When there are issues during packaging, mailbagit creates separate directories using the -m or --mailbag-name argument.

  • fundraising_emails_errors
  • fundraising_emails_warnings

Within the reports directories mailbagit creates errors.csv or warnings.csv files listing all issues. Reports also include a .txt file for each message with an issue that contains a full stack trace when relevant.

Reports when using --dry-run

Mailbagit creates error and warning reports during a test run using the optional argument -r or --dry-run. We recommend using this argument first to show if anything unexpected will happen during packaging.

Most, but not all errors and warnings will be included in the reports during a test run. Using --dry-run fully parses the provided email messages, so any issues found there will be included. However a test run does not write anything to the filesystem, so errors or warnings that may happen during that process will not be included using --dry-run.
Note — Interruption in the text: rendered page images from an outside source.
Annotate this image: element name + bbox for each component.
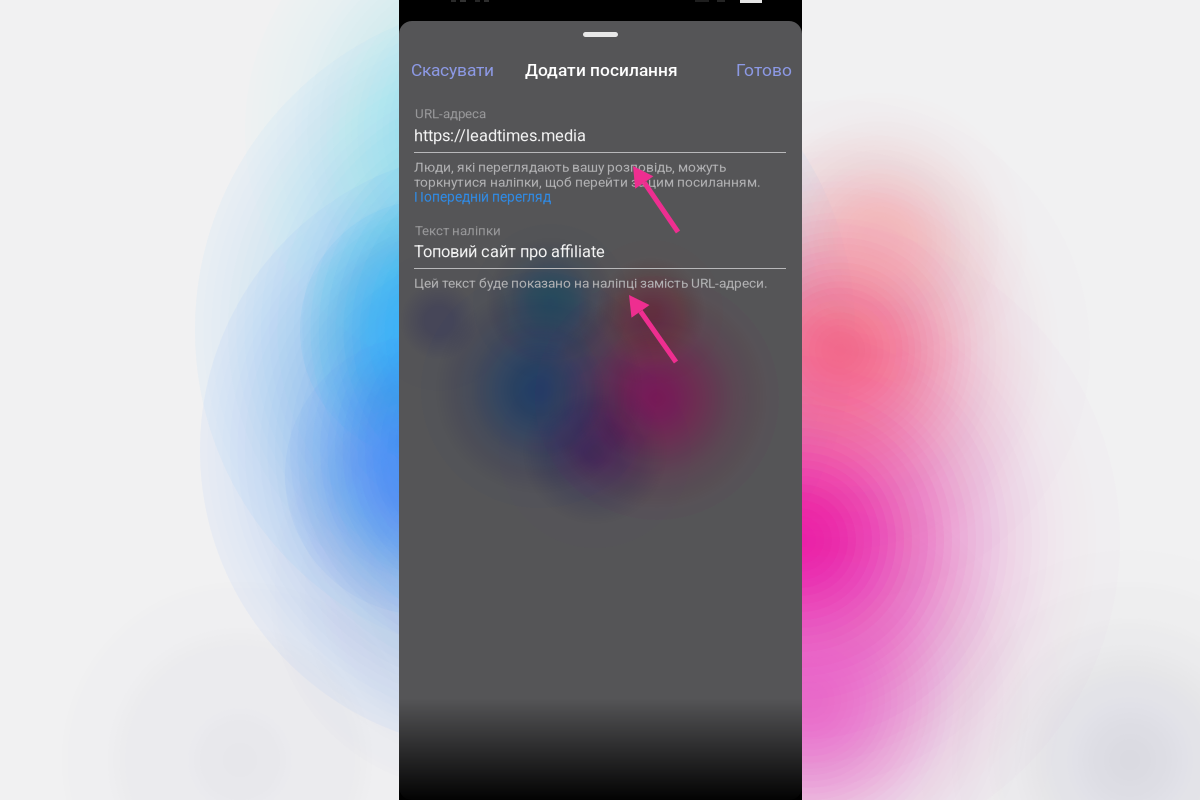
staticText: URL-адреса [415, 106, 486, 122]
staticText: торкнутися наліпки, щоб перейти за цим п… [414, 174, 761, 190]
staticText: Готово [736, 60, 792, 80]
staticText: Попередній перегляд [414, 189, 551, 205]
staticText: Додати посилання [525, 60, 678, 80]
staticText: https://leadtimes.media [414, 126, 586, 145]
staticText: Скасувати [411, 60, 494, 80]
staticText: Топовий сайт про affiliate [414, 242, 605, 261]
staticText: Цей текст буде показано на наліпці заміс… [414, 275, 768, 291]
button[interactable]: Попередній перегляд [414, 187, 551, 207]
button[interactable]: Скасувати [407, 52, 498, 88]
staticText: Люди, які переглядають вашу розповідь, м… [414, 159, 726, 175]
staticText: Текст наліпки [415, 223, 501, 239]
button[interactable]: Готово [732, 52, 796, 88]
Examples of errors and warnings that are not included when using --dry-run:

  • Issues writing files or directories to disk
  • Issues when using wkhtmltopdf or chrome --headless to generate PDF derivatives
  • Issues when writing WARC derivatives, like 404 or 400 HTTP responses or SSL errors.

Example Error report

|    |
|    +-- bagit.txt
|    |
|    +-- bag-info.txt
|    |
|    +-- mailbag.csv
|    |
|    ...
|    |
|    +-- 136.txt
|    |
|    +-- 2284.txt
|    |
|    +-- errors.csv
     +-- 25.txt
     +-- 514.txt
     +-- 835.txt
     +-- 1485.txt
     +-- 3263.txt
     +-- warnings.csv

Common Warnings

404s for external resources

  • wkhtmltopdf raises warnings when image URLs and other externally-hosted resources are not found (404) when a PDF is created. These raise a warning and are included in warnings reports when the pdf derivative option is selected. These warnings are not included when the --dry-run option is used.
WARN: Error converting to 254.pdf: Loading pages (1/6)
[>                                                           ] 0%
[======>                                                     ] 10%
[======>                                                     ] 10%
[======>                                                     ] 10%
[======>                                                     ] 10%
[======>                                                     ] 10%
[==========================>                                 ] 44%
Error: Failed to load cid:1469322111, with network status code 301 and http status code 0 - Protocol "cid" is unknown
[============================================================] 100%
Counting pages (2/6)                                               
[============================================================] Object 1 of 1
Resolving links (4/6)                                                       
[============================================================] Object 1 of 1
Loading headers and footers (5/6)                                           
Printing pages (6/6)
[>                                                           ] Preparing
[============================================================] Page 1 of 1
Exit with code 1 due to network error: ProtocolUnknownError
  • chrome --headless DOES NOT raise any issues when 404s are found, so when the pdf-chrome derivative option is selected this information will not be including in any error or warning reports.

  • WARC derivatives generate warnings when external resources do not return a HTTP 200 response.

WARN: When writing WARC derivative, HTTP 403 Forbidden for external resource

Missing message bodies

  • No Body Present is a warning that occurs when mailbagit finds a message that does not contain a HTML or plain text body.
No HTML or plain text body for 524, no HTML derivative created.